# Pier Rod Recommendation



## Woodrow (Feb 5, 2009)

Good morning,

I don't do a lot of pier fishing but would like to buy at least one general purpose rod to go fish off the planks along the North Carolina coast once in awhile. 

What length, action, line and lure rating would you recommend?

Thanks


----------



## Drumdum (Jan 6, 2003)

Mostly depends on what "general purpose fishing" is??? I use a 2500 sized spinning reel with a 7' rod for everything except what is at the end,aka seamullets,bluefish,spanish,spot,albacore-alberts,pups,even caught a few small cobia some of which were legal.. On the end I use a 12' 6" rod that will throw eight for drum.. Back in time,used to pinrig and even floatrig for kings,cobia,big jacks,and even tarpon off the end..


----------



## Woodrow (Feb 5, 2009)

Drumdum said:


> Mostly depends on what "general purpose fishing" is??? I use a 2500 sized spinning reel with a 7' rod for everything except what is at the end,aka seamullets,bluefish,spanish,spot,albacore-alberts,pups,even caught a few small cobia some of which were legal.. On the end I use a 12' 6" rod that will throw eight for drum.. Back in time,used to pinrig and even floatrig for kings,cobia,big jacks,and even tarpon off the end..


Thanks I am talking about anything but what is at the end. I have several surf rods I can use there. What action is your rod and what size line do you normally use? I would mainly use it for soaking bait but throw a few lures as well.


----------



## Native (Nov 18, 2011)

There are some really economical utility rods out there that will serve that purpose quite well and won’t cost a fortune. Many are referred to as boat rods while others go by jetty rods. Some of my favorite are the St. Croix Mojo series rods like the Inshore, Salt; then there’s Tsunami Air Wave rods like the Trophy series; Shimano Talavera and Talus Blue Water series; Star Stellar and Aerial series. J&H Tackle is a good on-line resource with reasonable and fair pricing. Hope this helps!


----------



## Matt Bizarro (Jan 26, 2016)

I would go with a fiberglass rod and not spend over $100. It will probably get banged up a bit on a pier. 7-8', fast or moderate-fast action, maybe rated for 10-20# test line, 1/2oz. to 2oz. lure rating. A boat rod, mentioned above, would be good except light jigging and throwing spoons and gotcha plugs could get tiresome. If it were me, a heavy bass or inshore rod would be the one rod I walk onto a pier with if I were limited to one.


----------



## jmac (Sep 26, 2007)

The Ugly Stik inshore rods are tough to beat for their price point . The MH ones especially make for a good overall pier rod. They also have a decent 7 year warranty. 

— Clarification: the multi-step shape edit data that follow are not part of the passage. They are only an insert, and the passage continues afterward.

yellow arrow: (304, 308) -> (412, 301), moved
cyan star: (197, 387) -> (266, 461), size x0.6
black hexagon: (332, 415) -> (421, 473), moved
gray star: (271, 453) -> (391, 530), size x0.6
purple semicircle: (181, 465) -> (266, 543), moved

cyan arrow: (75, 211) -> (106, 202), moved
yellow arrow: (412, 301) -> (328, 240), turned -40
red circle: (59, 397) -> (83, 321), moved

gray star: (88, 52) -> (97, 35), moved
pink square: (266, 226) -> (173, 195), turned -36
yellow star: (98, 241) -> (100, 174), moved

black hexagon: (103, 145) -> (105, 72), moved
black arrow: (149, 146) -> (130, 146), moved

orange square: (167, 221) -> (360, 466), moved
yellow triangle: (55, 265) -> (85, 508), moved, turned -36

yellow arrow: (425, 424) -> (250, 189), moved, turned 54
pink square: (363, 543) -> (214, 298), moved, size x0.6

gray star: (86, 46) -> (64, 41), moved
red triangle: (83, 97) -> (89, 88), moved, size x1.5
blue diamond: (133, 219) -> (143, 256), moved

http://www.uglystik.com/uglystik-rods-spinning-rods/ugly-stik-inshore-select-spinning/1415328.html#start=4


----------



## 40inchreds (Jan 13, 2018)

Any of the new combos are good like the diawa bg and Penn battle. Get them in the 3000 or 4000 size and your good. I got the bg in 4000 and battle in 3000. I like the 4000 better for bait fishing and have it spooled with 30# braid and use the 3000 for Artie's and have it spooled with 10# braid. Based off my experience with them I think the bg is the better combo.


----------



## dbaugus (Oct 4, 2019)

For saltwater pier fishing, you can't beat the Penn Fierce III spinning combo. You can find this setup at your local Dicks Sporting Goods. Look for the 4000 series, this is setup perfectly for pier and inshore fishing. $100, you can't beat it for the price. You can use it in the surf, of at the end of the pier. I bottom fish and plug with mine.


----------



## Drumdum (Jan 6, 2003)

Woodrow said:


> Thanks I am talking about anything but what is at the end. I have several surf rods I can use there. What action is your rod and what size line do you normally use? I would mainly use it for soaking bait but throw a few lures as well.

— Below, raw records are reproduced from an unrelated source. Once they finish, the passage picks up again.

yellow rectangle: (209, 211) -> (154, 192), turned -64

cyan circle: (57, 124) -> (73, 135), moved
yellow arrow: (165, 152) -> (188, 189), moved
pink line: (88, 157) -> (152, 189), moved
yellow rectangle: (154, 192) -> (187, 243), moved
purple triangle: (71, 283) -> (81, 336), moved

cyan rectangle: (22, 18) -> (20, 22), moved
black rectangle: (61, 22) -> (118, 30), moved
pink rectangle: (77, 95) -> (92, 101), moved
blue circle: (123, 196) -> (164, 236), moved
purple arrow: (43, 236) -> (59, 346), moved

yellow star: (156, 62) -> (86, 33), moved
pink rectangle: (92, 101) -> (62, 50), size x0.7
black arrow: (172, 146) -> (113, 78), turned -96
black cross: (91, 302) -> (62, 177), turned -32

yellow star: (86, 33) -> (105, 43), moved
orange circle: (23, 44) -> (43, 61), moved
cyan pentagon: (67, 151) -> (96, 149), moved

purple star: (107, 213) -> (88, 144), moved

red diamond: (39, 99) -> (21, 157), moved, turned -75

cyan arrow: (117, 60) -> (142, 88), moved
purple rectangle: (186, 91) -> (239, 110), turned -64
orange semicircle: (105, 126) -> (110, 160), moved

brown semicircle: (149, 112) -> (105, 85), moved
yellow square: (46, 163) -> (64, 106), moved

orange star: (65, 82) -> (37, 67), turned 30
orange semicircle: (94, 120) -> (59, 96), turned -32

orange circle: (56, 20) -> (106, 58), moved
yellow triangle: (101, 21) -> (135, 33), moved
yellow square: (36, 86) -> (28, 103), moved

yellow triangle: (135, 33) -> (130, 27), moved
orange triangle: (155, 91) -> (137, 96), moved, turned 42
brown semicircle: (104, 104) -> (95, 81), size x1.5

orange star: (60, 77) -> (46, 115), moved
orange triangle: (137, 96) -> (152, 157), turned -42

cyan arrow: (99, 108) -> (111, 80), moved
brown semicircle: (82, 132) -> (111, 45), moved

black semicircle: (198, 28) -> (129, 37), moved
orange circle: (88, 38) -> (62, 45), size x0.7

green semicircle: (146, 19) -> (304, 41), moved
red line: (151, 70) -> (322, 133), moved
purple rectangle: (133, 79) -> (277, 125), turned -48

 Mine is a medium action rod by loomis g2 I think.. I use 10lb crystal fireline.. The lightness of the line and rod make it great for throwing small lures like gotchas,and stingsilvers.. The 10lb crystal is strong enough to baitfish as well.. I've pulled 2 lb spanish,as well as bunches of seamullet close to that without even using a net..


----------



## Lukeksnyder1 (Nov 12, 2019)

I would have to say a 3000-4000 penn fierce 2 and an ugly stik bigwater medium action. Never gonna break an ugly stik...good, quality, take a beating rod. I’m not familiar with penn rods, but if the rod is decent that penn fierce 3 combo for less than 100$ Listed above might be the ticket. I really think for not crazy expensive but really good quality you can’t beat penn reels and ugly stik rods......regardless, do yourself a favor and use fresh bait and good hooks (owners and gamakatsu or equivalent)


----------



## flathead (Dec 18, 2003)

I'll throw this out there..........economically, it is hard to be the Ticas............I have five of them and five Ugly Sticks........for an " all around " rod pier rod, one that will throw jigs,stingsilvers, and even MirOlures as well as flounder rigs and standard bottom fishing gear........I use the UEHA524402s med action 8' one piece and two piece versions, rated 3/4 - 3 oz and 10# - 25# line.....I have Daiwa BG15s on them and normally PP 20# but am gonna try the Daiwa J braid after a recommendation today.....300 yard spool is $15 versus $25+ for PP...........I just returned from a month long trip and I threw 1/8 oz jig heads with 3" and 4" gulps for flounder and reds, no problem.


----------